今週のアーチスト ヴァン・モリソン

小西さんの投稿

ヴァン・モリソン

ヴァン・モリソンは、アイルランド出身のシンガーです。1945年8月、北アイルランドのベルファストでプロ・シンガーだった母とジャズのコレクターだった父のもとに生まれ、その影響で幼い頃からブルースやジャズを聴いていました。11歳の頃には地元のバンドに参加し、音楽活動を開始しています。15歳で学校を辞めバンド活動に専念。63年頃にはゼムとして活動をロンドンに移し、レコード・デビューを飾ります。「グロリア」「ヒヤ・カムズ・ザ・ナイト」といったシングル・ヒットを飛ばしますが、メンバーが不安定だったせいで、ゼムはすぐに解散してしまいました。

ヴァンは、当時のプロデューサーの薦めもあって、活動拠点をアメリカに移します。ファースト・ソロ・シングル「ブラウン・アイド・ガールズ」(67年)は見事全米10位に入る大ヒット。さらにヴァンは、ブルース、ロックにこだわらず、ジャズやトラッド的な要素を取り入れた、『アストラル・ウィークス』(68年)『ムーンダンス』(70年)を発表し、高い評価を得ました。その後、ソウル色を強めた『デュペロ・ハニー』(71年)、彼の音楽性を反映した大編成のカレドニア・ソウル・オーケストラを率いてのライブ『魂の道のり』(74年)といった快作を出し、欧米ではミュージシャンズ・ミュージシャン、そして大人のシンガーとして圧倒的な人気を誇る存在になりました。しかし、あまりに誠実に音楽性を追求するために、しばしば仲間たちとも衝突し、次第に孤高のシンガーといった存在になっていきます。

80年代半ばには、宗教的なこだわりなどもあって、一度音楽界からの引退を宣言したりもしますが、無事に復帰。
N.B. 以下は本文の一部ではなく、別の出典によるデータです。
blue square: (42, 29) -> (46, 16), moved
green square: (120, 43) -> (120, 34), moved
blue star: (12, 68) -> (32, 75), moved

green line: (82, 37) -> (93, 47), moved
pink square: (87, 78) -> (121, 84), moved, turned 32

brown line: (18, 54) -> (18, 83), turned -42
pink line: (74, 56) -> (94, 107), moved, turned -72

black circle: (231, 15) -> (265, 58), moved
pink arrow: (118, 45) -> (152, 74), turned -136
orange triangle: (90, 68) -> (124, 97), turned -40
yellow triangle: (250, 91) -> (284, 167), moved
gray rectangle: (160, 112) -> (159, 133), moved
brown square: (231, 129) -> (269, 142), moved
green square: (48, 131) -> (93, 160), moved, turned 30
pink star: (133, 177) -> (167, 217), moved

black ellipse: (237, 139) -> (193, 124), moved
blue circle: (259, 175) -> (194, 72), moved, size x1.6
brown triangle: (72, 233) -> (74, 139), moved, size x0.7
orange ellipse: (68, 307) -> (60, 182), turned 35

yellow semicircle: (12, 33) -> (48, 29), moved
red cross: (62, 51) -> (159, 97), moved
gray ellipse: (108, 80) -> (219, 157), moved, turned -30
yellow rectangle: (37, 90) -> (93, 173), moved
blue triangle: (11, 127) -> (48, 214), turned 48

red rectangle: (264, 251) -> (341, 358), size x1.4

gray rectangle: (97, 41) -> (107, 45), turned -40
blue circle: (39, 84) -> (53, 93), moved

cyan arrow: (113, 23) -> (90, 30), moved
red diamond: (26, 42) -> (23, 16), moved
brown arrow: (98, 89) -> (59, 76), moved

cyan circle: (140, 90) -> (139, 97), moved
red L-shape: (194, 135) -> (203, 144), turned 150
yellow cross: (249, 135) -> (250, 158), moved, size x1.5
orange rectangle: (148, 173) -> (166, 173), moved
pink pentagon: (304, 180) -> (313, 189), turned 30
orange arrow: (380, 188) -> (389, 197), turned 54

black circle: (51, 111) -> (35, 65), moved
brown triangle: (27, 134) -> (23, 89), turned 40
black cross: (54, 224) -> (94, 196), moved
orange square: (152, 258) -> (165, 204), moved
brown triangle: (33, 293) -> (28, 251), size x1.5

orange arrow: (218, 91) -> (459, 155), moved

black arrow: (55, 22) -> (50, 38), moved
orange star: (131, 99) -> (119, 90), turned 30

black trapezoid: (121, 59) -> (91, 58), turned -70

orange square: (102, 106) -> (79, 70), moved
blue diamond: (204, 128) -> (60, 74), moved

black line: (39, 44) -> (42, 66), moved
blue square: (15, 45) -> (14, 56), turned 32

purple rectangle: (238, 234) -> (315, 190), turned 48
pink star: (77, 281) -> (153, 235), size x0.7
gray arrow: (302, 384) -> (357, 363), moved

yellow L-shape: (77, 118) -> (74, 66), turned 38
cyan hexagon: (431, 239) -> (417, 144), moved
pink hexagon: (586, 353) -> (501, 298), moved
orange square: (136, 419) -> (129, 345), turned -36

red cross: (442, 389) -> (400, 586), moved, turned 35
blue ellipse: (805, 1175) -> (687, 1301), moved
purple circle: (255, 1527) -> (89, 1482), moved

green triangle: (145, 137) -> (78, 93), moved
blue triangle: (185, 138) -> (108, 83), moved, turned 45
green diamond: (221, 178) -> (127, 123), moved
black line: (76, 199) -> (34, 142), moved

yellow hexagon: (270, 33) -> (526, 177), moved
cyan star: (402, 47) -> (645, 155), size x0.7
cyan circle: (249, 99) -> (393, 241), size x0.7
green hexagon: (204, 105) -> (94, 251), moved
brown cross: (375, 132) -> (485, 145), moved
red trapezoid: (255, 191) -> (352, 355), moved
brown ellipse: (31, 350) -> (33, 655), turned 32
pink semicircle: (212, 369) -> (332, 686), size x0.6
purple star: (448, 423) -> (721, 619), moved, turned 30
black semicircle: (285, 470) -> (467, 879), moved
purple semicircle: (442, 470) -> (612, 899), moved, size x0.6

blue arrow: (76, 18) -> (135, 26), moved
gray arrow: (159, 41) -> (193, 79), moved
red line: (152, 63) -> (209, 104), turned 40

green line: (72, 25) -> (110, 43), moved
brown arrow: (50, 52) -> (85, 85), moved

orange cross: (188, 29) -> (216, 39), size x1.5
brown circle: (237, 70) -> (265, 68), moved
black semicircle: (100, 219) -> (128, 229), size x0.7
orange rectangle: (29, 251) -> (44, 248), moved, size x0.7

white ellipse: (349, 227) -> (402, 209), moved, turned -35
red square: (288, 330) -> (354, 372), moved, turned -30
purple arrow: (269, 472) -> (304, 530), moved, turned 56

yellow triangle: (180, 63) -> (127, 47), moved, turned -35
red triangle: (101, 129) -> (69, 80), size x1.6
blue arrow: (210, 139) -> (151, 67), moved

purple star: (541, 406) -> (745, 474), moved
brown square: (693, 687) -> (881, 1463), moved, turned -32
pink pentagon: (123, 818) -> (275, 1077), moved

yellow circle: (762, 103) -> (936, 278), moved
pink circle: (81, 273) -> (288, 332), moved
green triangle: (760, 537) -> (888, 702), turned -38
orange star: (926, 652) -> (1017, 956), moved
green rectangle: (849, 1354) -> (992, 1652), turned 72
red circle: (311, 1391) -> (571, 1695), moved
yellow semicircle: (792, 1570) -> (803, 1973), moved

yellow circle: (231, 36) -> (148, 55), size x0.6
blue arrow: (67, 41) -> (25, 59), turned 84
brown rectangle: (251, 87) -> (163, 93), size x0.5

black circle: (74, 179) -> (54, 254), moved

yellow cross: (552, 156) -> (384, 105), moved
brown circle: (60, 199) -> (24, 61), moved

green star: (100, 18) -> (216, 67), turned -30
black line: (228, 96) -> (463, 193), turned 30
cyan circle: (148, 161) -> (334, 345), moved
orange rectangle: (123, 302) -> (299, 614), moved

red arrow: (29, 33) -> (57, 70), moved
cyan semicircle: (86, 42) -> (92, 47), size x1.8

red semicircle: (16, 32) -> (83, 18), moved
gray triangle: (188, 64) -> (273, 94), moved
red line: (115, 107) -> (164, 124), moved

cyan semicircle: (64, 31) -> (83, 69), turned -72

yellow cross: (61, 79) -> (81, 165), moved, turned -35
さらにじっくりと内省的な世界を追求した活動を続け、ジョン・リー・フッカーをはじめとした多くの先達たちとの共演なども含め、マイペースな作品作りを行っています。その音楽性の高さから、アーティストらにもファンの多いシンガーです。2020年には、新型コロナ・ウイルスのロックダウン政策を批判したプロテスト・ソングを発表し、コロナ禍で苦境にあるライブ会場やミュージシャンを支援しています。ヴァンが作詞・作曲した「スタンド・アンド・デリヴァー」という曲では、エリック・クラプトンが歌い、チャリティー・シングルとしてリリースされています。